第2話

「えーと第一次世界大戦は…サラエボの銃声だっけか。この本、何回読んでもいいなぁ(棒)」


歴史が苦手な人からすればただの予習。しかし、今の彼にとっては立派な現実逃避。


やれ他の人はこうだの役に立たない模型が出ただのとぐちぐちと悩んでいた彼のところに、ひょっこり顔を出したのは彼の旧友鷲崎研一。


「よう舞山。確か今日で15歳、半年後には国防軍の花形中央アルプス鎮台の…第七師団勤務だったよな。誕生日祝いも兼ねて餞別だ…ってお前その模型どうした?」


「どうしたもこうしたもの聞きたいのはこっちの方だ!なんで銃が二挺来てるんだよそしてこの模型はなんなんだようだうだうだ」


そして舞山は十数分ほど怒鳴り続けスイッチが切れたかのようにお気に入りの肘掛け椅子にだらしなく座り込んだ。


舞山が黙ったのを見計らった鷲崎が取り出したのは一冊の歴史本。その名も【諸説日本史図録第30版】。


とりあえずこれでも読んで落ち着けとばかりに差し出された本を受け取り、舞山は平静を取り戻し、鷲崎は模型をいじり始めた


以下諸説日本史図録第30版から抜粋


この国の歴史の転換点は前に話した通りだが、いかにして国民皆兵が復活したか。前巻では二時大戦までを述べたが、これからの歴史は2000年台からの話となる。留意しておくように。

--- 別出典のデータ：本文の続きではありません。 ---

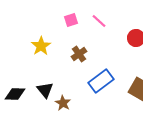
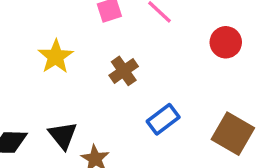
blue rectangle: (101, 81) -> (163, 119), size x0.7

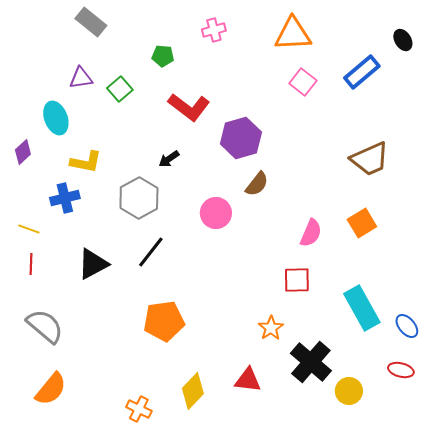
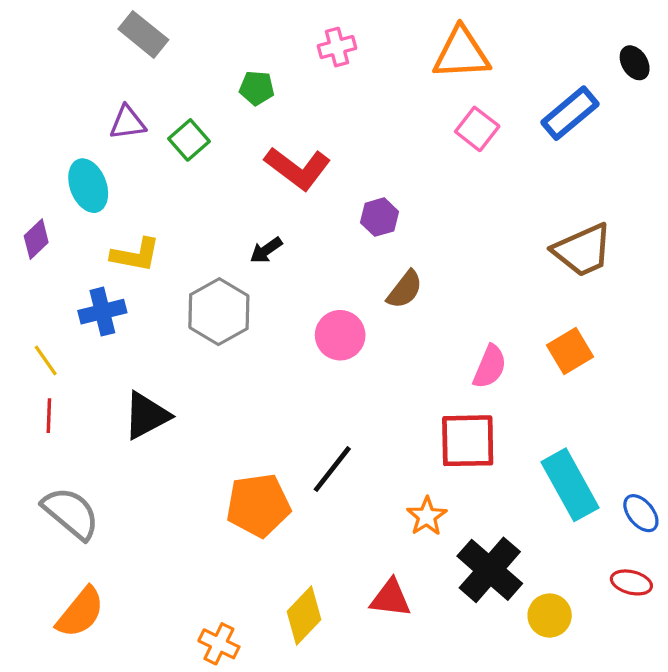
purple hexagon: (241, 138) -> (380, 217), size x0.6
yellow line: (29, 229) -> (46, 360), turned 35
black line: (151, 252) -> (332, 469), moved
red square: (297, 280) -> (468, 441), size x1.4

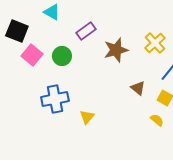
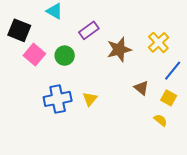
yellow triangle: (87, 117) -> (90, 99), moved

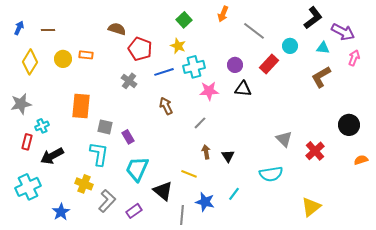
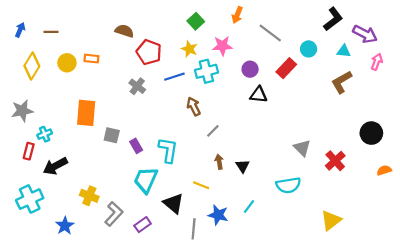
pink star: (209, 91) -> (222, 46), moved
brown arrow: (166, 106) -> (194, 106), moved
cyan L-shape: (99, 154) -> (168, 150), moved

2025年の俗にいう〈大災害〉によって、日本は根本的な方針転換を迫られ、当時の首相舘崎義文たてざきよしふみの元、再軍備、または一般的に国防組織化と呼ばれる政策が開始された。俗に言う「血のサンタクロース」現象をもとに国民一人一人に出生地、又は各地での勤務(と言っても、普段は普通の生活を営み、有事の際にのみ武装する程度のこと)が課せられるようになった。


もう一つの巨大な影響はなんといっても経済。取引の主要品目が魔物素材へと大転换を遂げ、皮肉なことに日本経済は输出利益の爆増により巨额黒字を迎えた。魔物素材が取れるのはほとんど日本のみなので、自動的に世界シェア1位の座に君临している。


又、日本の世界経済での立場を確固たるものにしたもう一つの立役者が傭兵、ボディーガード産業である。いくら日本国内で発生するとはいえ、地形上撃ち漏らしが発生するのは否めない。そこで日本人の傭兵の出番。貨物船や航空機一隻又は一機につき2人ほど雇われて警護を…


「うわっ!え?はぁ?」


そこまで読んだところで彼の思考は急に聞こえた叫び声によって途切れた。


「なんだよ鷲崎、ていうか勝手に廊下に出るなよ…」


そう言って舞山が部屋から出ると、そこには腰を抜かした鷲崎と、手のひらサイズだったのがラジコンより一回り大きいくらいのサイズまで巨大化した戦車のSD模型(だったと思われる物)とがすっ転がっていた。